Disadvantages of synchronous reset:

Problem with synchronous resets is that the synthesis device cannot effortlessly distinguish the reset signal from another facts sign. Synchronous resets can also need a pulse stretcher to guarantee a reset pulse width huge enough to ensure reset is present all through an lively fringe of the clock. When you have a gated clock to shop power, the clock can be disabled coincident with the declaration of reset. Only an asynchronous reset will work in this example, because the reset is probably eliminated previous to the resumption of the clock. Designs which are pushing the limit for records route timing, can't find the money for to have added gates and extra net delays inside the facts path because of common sense inserted to handle synchronous resets.

Asynchronous reset:

The largest hassle with asynchronous resets is the reset launch, also called reset removal. Using an asynchronous reset, the dressmaker is assured now not to have the reset added to the information course. Another benefit favoring asynchronous resets is that the circuit may be reset with or without a clock present.

Disadvantages of asynchronous reset: ensure that the discharge of the reset can arise within one clock duration.
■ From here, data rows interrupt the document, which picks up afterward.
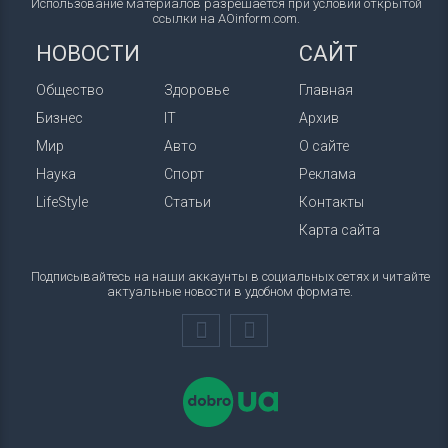
Использование материалов разрешается при условии открытой
ссылки на AOinform.com.
НОВОСТИ
САЙТ
Общество
Здоровье
Главная
Бизнес
IT
Архив
Мир
Авто
О сайте
Наука
Спорт
Реклама
LifeStyle
Статьи
Контакты
Карта сайта
Подписывайтесь на наши аккаунты в социальных сетях и читайте
актуальные новости в удобном формате.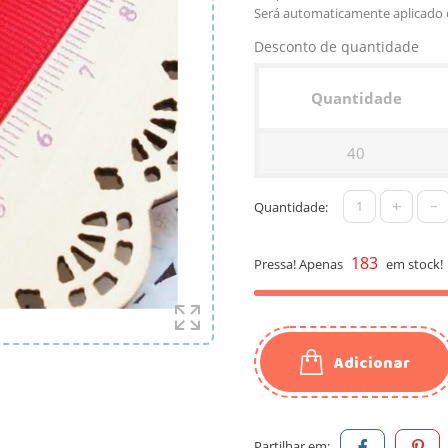
Será automaticamente aplicado 
Desconto de quantidade
Quantidade
40
+
-
Quantidade:
183
Pressa! Apenas
em stock!
Adicionar
Partilhar em:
If the discharge of the reset occurred on or close to a clock aspect such that the flip-flops went metastable.

Question 35. Implement The Following Circuits:

Answer :

(a) three input NAND gate the usage of min no of 2 enter NAND Gates
(b) three enter NOR gate the usage of min no of 2 input NOR Gates
(c) three enter XNOR gate using min no of 2 enter XNOR Gates

Assuming three inputs A,B,C?
3 enter NAND Connect:
a) A and B to the primary NAND gate
b) Output of first Nand gate is given to the two inputs of the second one NAND gate (this essentially realizes the inverter functionality)4
c) Output of 2nd NAND gate is given to the input of the third NAND gate, whose other enter is C ((A NAND B) NAND (A NAND B)) NAND C Thus, may be applied the use of 'three' 2-enter NAND gates. I wager this is the minimal number of gates that want to be used.